Hispanics are a red-hot demographic for advertisers. For one thing, the Hispanic population exploded 61% between 1990 and 2003 - going from 21.9 million to 35.3 million. That makes it the fastest-growing group in America, according to the U.S. Census Bureau. The Hispanic population is also expected to triple in size by 2050, reaching 24% of the total U.S. population, according to Strategy Research Corp. And their buying power continues to grow substantially.
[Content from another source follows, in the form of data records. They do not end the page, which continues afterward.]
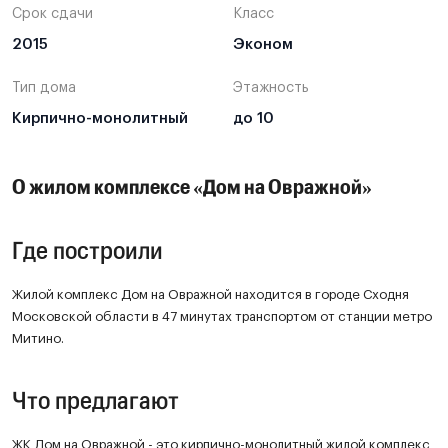
Срок сдачи
Класс
2015
Эконом
Тип дома
Этажность
Кирпично-монолитный
до 10
О жилом комплексе «Дом на Овражной»
Где построили
Жилой комплекс Дом на Овражной находится в городе Сходня
Московской области в 47 минутах транспортом от станции метро
Митино.
Что предлагают
ЖК Дом на Овражной - это кирпично-монолитный жилой комплекс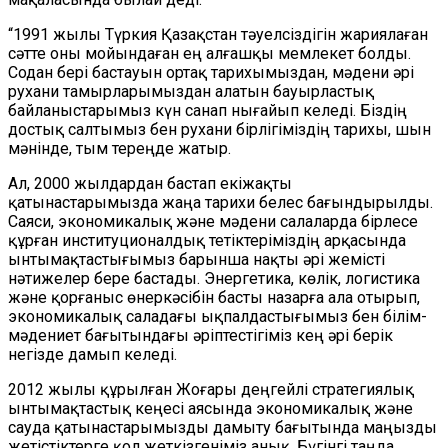
“1991 жылы Түркия Қазақстан тәуелсіздігін жариялаған
сәтте оны мойындаған ең алғашқы мемлекет болды.
Содан бері бастауын ортақ тарихымыздан, мәдени әрі
рухани тамырларымыздан алатын бауырластық
байланыстарымыз күн санап нығайып келеді. Біздің
достық салтымыз бен рухани бірлігіміздің тарихы, шын
мәнінде, тым тереңде жатыр.
Ал, 2000 жылдардан бастап екіжақты
қатынастарымызда жаңа тарихи белес бағындырылды.
Саяси, экономикалық және мәдени салаларда бірлесе
құрған институционалдық тетіктеріміздің арқасында
ынтымақтастығымыз барынша нақты әрі жемісті
нәтижелер бере бастады. Энергетика, көлік, логистика
және қорғаныс өнеркәсібін басты назарға ала отырып,
экономикалық саладағы ықпалдастығымыз бен білім-
мәдениет бағытындағы әріптестігіміз кең әрі берік
негізде дамып келеді.
2012 жылы құрылған Жоғары деңгейлі стратегиялық
ынтымақтастық кеңесі аясында экономикалық және
сауда қатынастарымызды дамыту бағытында маңызды
жетістіктерге қол жеткізгеніміз анық. Бүгінгі таңда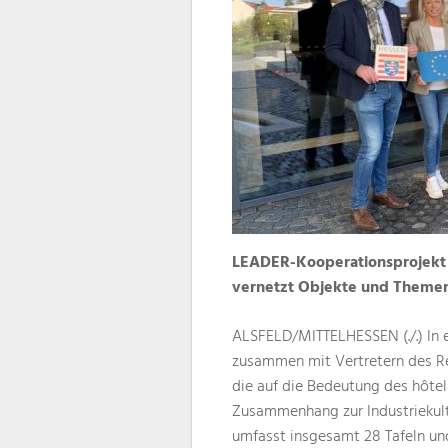
LEADER-Kooperationsprojekt 
vernetzt Objekte und Theme
ALSFELD/MITTELHESSEN (./.) In 
zusammen mit Vertretern des Re
die auf die Bedeutung des hôtel
Zusammenhang zur Industriekultu
umfasst insgesamt 28 Tafeln und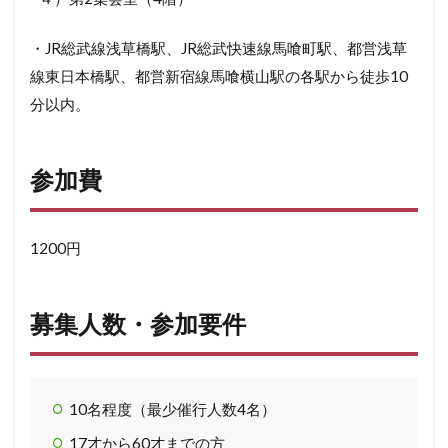
・JR総武線浅草橋駅、JR総武快速線馬喰町駅、都営浅草
線東日本橋駅、都営新宿線馬喰横山駅の各駅から徒歩10
分以内。
参加費
1200円
募集人数・参加要件
10名程度（最少催行人数4名）
17才から60才までの方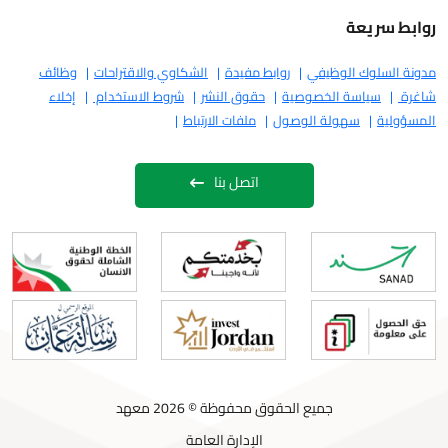
ريعة
لوك الوظيفي
روابط مفيدة
الشكاوي والاقتراحات
وظائف
سياسة الخصوصية
حقوق النشر
شروط الاستخدام
إخلاء
ة
سهولة الوصول
ملفات الارتباط
اتصل بنا
جميع الحقوق محفوظة © 2026 معهد
الإدارة العامة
The Santiago Solutions Group reports that Hispanic purchasing power is expected to hit the $675 billion mark this year, $928 billion by 2007 and $1.2 trillion by 2010.

So it's little wonder that Comcast is allocating a significant amount of its resources to lure advertisers that want access to Latinos. Adlink's Adtag and Adcopy technologies provide advertisers with customized targeting and segmentation capabilities; markets can be broken down geographically, demographically or psychographically so advertisers can target the right messages to the right audience. That's important because a message that may resonate with one demographic group may fall flat with another, Weber says. The products are already in use in Los Angeles and New York, and Weber says advertisers in the automotive, beverage, retail, entertainment, political and food categories have found them to be valuable.

"The products will allow us to break down our markets ethnically so advertisers can send out different messages to different ethnic groups," she says.

Adtag allows advertisers to run the same commercial throughout the same DMA, and tag it with individual dealer, franchise or store names that are specific to geographic locations within a market. The viewer sees the location of the nearest retailer.

Adcopy enables advertisers to run different commercials simultaneously in specified subsections of the market. This allows specific targeting of audiences based on demographic or psychographic characteristics of people residing within those areas. Advertisers can tailor the mix of commercials to deliver a more targeted message without sacrificing the reach to build their brands across the entire market, Weber says. Comcast will launch the products in Chicago and Detroit this fall, with a national rollout planned for early next year.

The operator's CableLatino package was also designed to lure advertisers. CableLatino is delivered in analog, which means Comcast can inserts ads on those networks. The package is available in Miami, San Francisco, Boston, Chicago, Dallas, Los Angeles, Sacramento and Fresno, Calif., Albuquerque, N.M., and now Baltimore. The package will be available to consumers in Philadelphia this month, according Mauro Panzera, who heads up Comcast's multicultural marketing team.

The programming package includes ten Spanish-language video channels, 40 music channels and a lifeline English-language slate of programming for around $20 a month. Research showed that Comcast lost Hispanic customers when they had to buy a bunch of other programming - expanded basic and digital basic - to get the Spanish-language networks they wanted to watch, Panzera says. CableLatino is an analog service, but customers who subscribe to it receive a digital box so they can take advantage of some of what digital has to offer, including video-on-demand. They can also subscribe to more expensive and expansive Spanish-language digital packages, he notes.

Clearly, the more Spanish-language programming that becomes available on cable, the more attractive cable will be to Hispanic consumers, says Rosa Serrano, SVP, group account director/multicultural for Initiative Media, an Interpublic company. "Cable companies are making it easier to target Hispanic consumers," Serrano says. "But they need to do more. Comcast is certainly leading the way when it comes to serving their multicultural viewers."